Oct 11, 2017

U.S. v. Adams, No. 16-2786 (MOORE, White, Donald).

U.S. v. Adams, No. 16-2786 (MOORE, White, Donald).

A defendant who had been addicted to opiates for several decades tested positive for opiates several times while on supervised release. The district court ultimately revoked his supervised release and sentenced him to a below-Guidelines term of incarceration of eighteen months. The defendant appealed, arguing that the sentence was both procedurally and substantively unreasonable.

The Sixth Circuit agreed, vacating the sentence and remanding for resentencing.
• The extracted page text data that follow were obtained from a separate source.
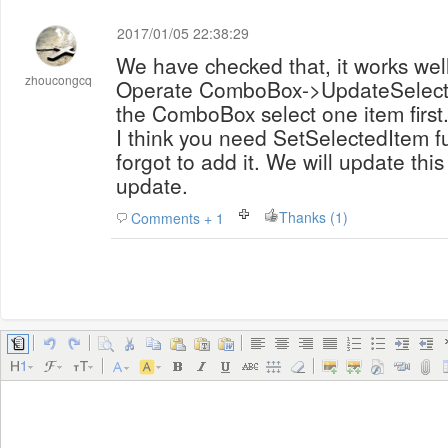
2017/01/05 22:38:29
We have checked that, it works we
zhoucongcq
Operate ComboBox->UpdateSelecte
the ComboBox select one item first
I think you need SetSelectedItem fu
forgot to add it. We will update this
update.
Thanks (1)
Comments + 1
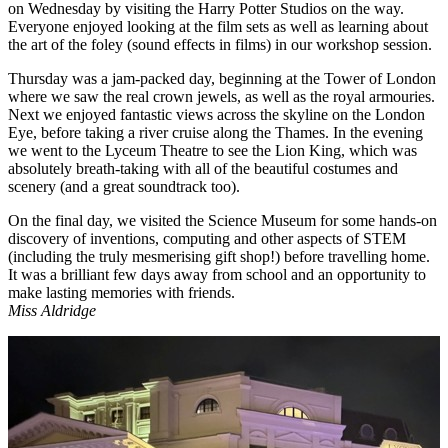
on Wednesday by visiting the Harry Potter Studios on the way.
Everyone enjoyed looking at the film sets as well as learning about
the art of the foley (sound effects in films) in our workshop session.
Thursday was a jam-packed day, beginning at the Tower of London
where we saw the real crown jewels, as well as the royal armouries.
Next we enjoyed fantastic views across the skyline on the London
Eye, before taking a river cruise along the Thames. In the evening
we went to the Lyceum Theatre to see the Lion King, which was
absolutely breath-taking with all of the beautiful costumes and
scenery (and a great soundtrack too).
On the final day, we visited the Science Museum for some hands-on
discovery of inventions, computing and other aspects of STEM
(including the truly mesmerising gift shop!) before travelling home.
It was a brilliant few days away from school and an opportunity to
make lasting memories with friends.
Miss Aldridge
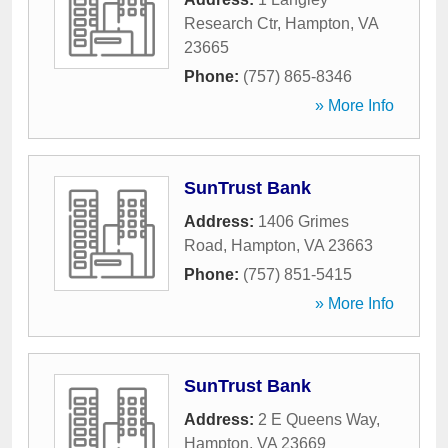
Research Ctr
,
Hampton
,
VA
23665
Phone:
(757) 865-8346
» More Info
SunTrust Bank
Address:
1406 Grimes
Road
,
Hampton
,
VA
23663
Phone:
(757) 851-5415
» More Info
SunTrust Bank
Address:
2 E Queens Way
,
Hampton
,
VA
23669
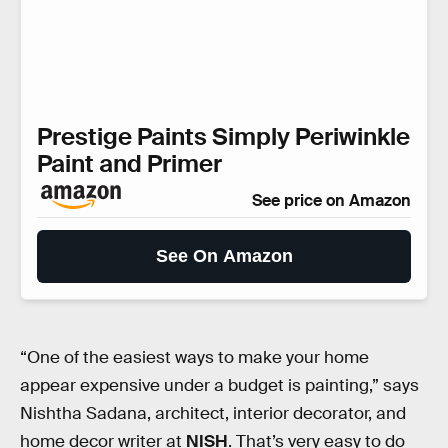
Prestige Paints Simply Periwinkle
Paint and Primer
See price on Amazon
See On Amazon
“One of the easiest ways to make your home
appear expensive under a budget is painting,” says
Nishtha Sadana, architect, interior decorator, and
home decor writer at
NISH
. That’s very easy to do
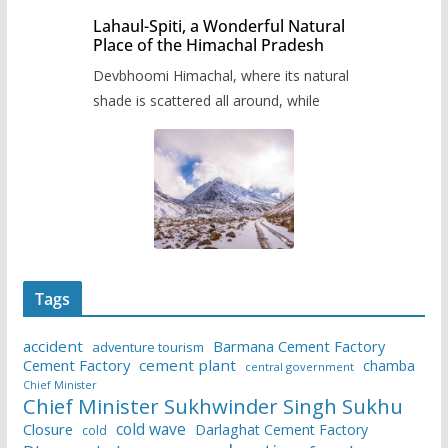
Lahaul-Spiti, a Wonderful Natural
Place of the Himachal Pradesh
Devbhoomi Himachal, where its natural
shade is scattered all around, while
Tags
accident
Barmana Cement Factory
adventure tourism
Cement Factory
cement plant
chamba
central government
Chief Minister
Chief Minister Sukhwinder Singh Sukhu
cold wave
Closure
Darlaghat Cement Factory
cold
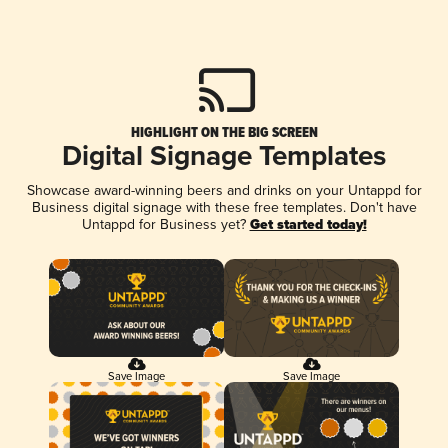
HIGHLIGHT ON THE BIG SCREEN
Digital Signage Templates
Showcase award-winning beers and drinks on your Untappd for
Business digital signage with these free templates. Don't have
Untappd for Business yet?
Get started today!
Save Image
Save Image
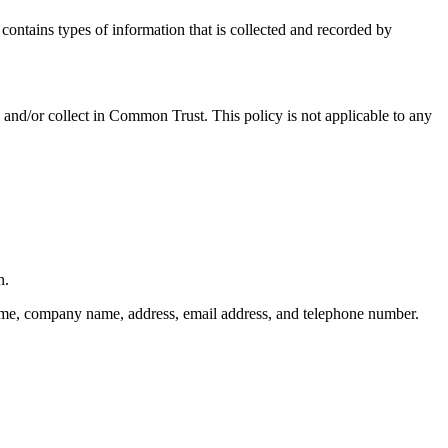
ontains types of information that is collected and recorded by
ed and/or collect in Common Trust. This policy is not applicable to any
n.
 name, company name, address, email address, and telephone number.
The Court, relying on Circuit precedent, reiterated that a defendant has a due-process right to be sentenced based on accurate information, which right extends beyond the defendant’s own actions and criminal history. Because the district court relied on the Government’s unsupported, and therefore unreliable, proposition that long-term heroin addicts need eighteen months for their brain chemistry to “reset” in order for future treatment to be effective, the sentence was procedurally unreasonable.

The Court also found the defendant’s sentence substantively unreasonable because the district court calculated the length of the sentence for the purpose of promoting the rehabilitation of the defendant, in violation of the rule set out by the U.S. Supreme Court in Tapia v. U.S., 564 U.S. 319, 335 (2011).